* [DATA PROVIDED]:
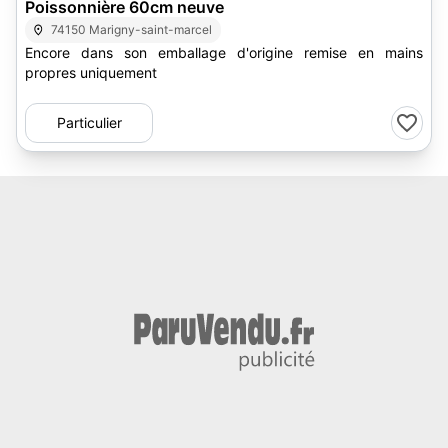
Poissonnière 60cm neuve
74150 Marigny-saint-marcel
Encore dans son emballage d'origine remise en mains
propres uniquement
Particulier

* [REQUIRED WORK]: Could you retype all the entries exactly, skipping the pictures?

* [EXERCISE SOLUTION]:
Poissonnière 60cm neuve
74150 Marigny-saint-marcel
Encore dans son emballage d'origine remise en mains
propres uniquement
Particulier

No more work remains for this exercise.